Monday, May 23, 2011

Chicken Parmigiana 5-23-11

Sometimes you just need something crispy and carby, right. Well this is a great way to have have yummy Chicken Parmigiana without all the extra fat. Hope you like it. Happy cooking!

Makes 4 servings

1 egg
1 cup wheat germ
1/2 cup olive oil
4 chicken breasts
6 tomatoes, chopped
1 can (28oz) tomato puree
1/2 cup shredded part-skim mozzarella cheese

1. Preheat oven to 350
2. Beat egg in a wide-mouthed bowl and set aside.
3. Pour wheat germ onto a plate and heat olive oil in a large skillet over medium heat. Dip each chicken breast in egg, then coat with wheat germ before placing in skillet. Cook until browned on one side (about 5 minutes) then flip and repeat.
4. In the meantime, combine tomatoes and tomato puree and pour into a 9x13 oven safe pan.
5. Remove chicken from oil, shaking slightly to drain and place on top of tomato mixture in the pan. Bake for 15 minutes or until cooked though. Remove from oven, sprinkle cheese over top and bake for 5 more minutes or until cheese is melted.

Enjoy every bite!

Calories 340 Fat 12g Saturated Fat 3g Cholesterol 89mg Sodium 225mg Carbs 27g Fiber 6g Sugar 15g Protein 39g Iron 4mg

Wednesday, May 4, 2011

Nutty Apple-Blueberry Granola 5-4-11

I love Granola for its versatile use. I love it sprinkled on my Greek Yogurt or packed in small baggies when heading to the pool or park with the kids or a quick handful for a preworkout to give me a little extra energy. The best part is my kids will eat it too! Hope you enjoy! Just be careful with any granola...make sure you only eat 1 serving at a time. I like to prepackage mine so they is no temptation to just keep going and going. Portion control is key people, happy cooking!

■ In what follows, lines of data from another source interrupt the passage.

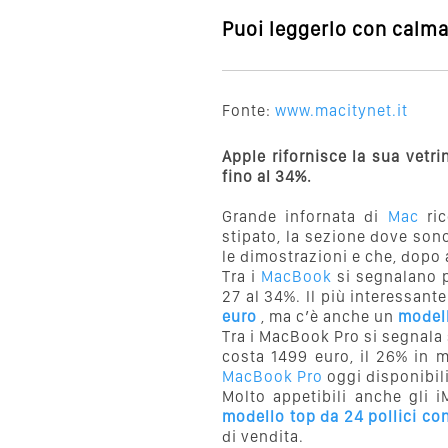
Puoi leggerlo con calma,
Fonte:
www.macitynet.it
Apple rifornisce la sua vetr
fino al 34%.
Grande infornata di
Mac
ric
stipato, la sezione dove sono 
le dimostrazioni e che, dopo 
Tra i
MacBook
si segnalano p
27 al 34%. Il più interessant
euro
, ma c’è anche un
modell
Tra i MacBook Pro si segnala
costa 1499 euro, il 26% in 
MacBook Pro
oggi disponibili
Molto appetibili anche gli 
modello top da 24 pollici co
di vendita.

(Makes 6 servings)I think it makes more :)
2 cups oats
1/4 cup ground flax seed
2 tbsp whole flax seed
1/4 cup canola oil
1/3 cup honey
1/2 cup walnuts, roughly chopped
Cooking spray
1/2 cup dried apple slices, diced
1/4 cup dried blueberries

1. Preheat oven to 300. In a large bowl, combine first 6 ingredients, stirring well until mixed and coated.

2. Spray cooking spray on large cookie sheet and spread mixture onto it. Bake for 40 minutes, stirring after every 10 minutes. When done, add dried fruit and mix to combine.

Nutrients per 1 cup serving: Calories 366, Total Fat 19g, Saturated Fat 2, Sodium 23mg, Carbs 46g, Fiber 7g, Sugar 23g, Protein 6g, Iron 1mg
(If the calorie intake seems to high for you just cut the serving in half)

Simple Vinaigrette! 5-4-11

Makes: 1 cup Shelf Life: 1 to 2 weeks

1/3 cup extra-virgin olive oil
1/4 cup roasted almond oil
1/4 cup apple cider vinegar
2 Tbsp agave nectar
1 Tbsp Dijon mustard
Sea salt, to taste
Freshly ground black pepper, to taste

Pour all liquid ingredients into an airtight sealable container. Tightly seal and shake well to combine. Taste dressing and adjust seasoning, if necessary. Reseal and refrigerate until needed.

Nutrients per 1 tbsp serving:
Calories 82, Total Fat 8g, Sat Fat 1g, Monounsaturated Fat 6g, Polyunsaturated Fat 1g, Carbs 2.7g, Sugar 2g, Sodium 37.5 mg

Tip: Olive oil becomes soled when chilled. Bring to room temperature prior to using.

This dressing is excellent! With Summer practically here it's a perfect thing to have on hand for all those yummy salads. It's so tangy! I love it!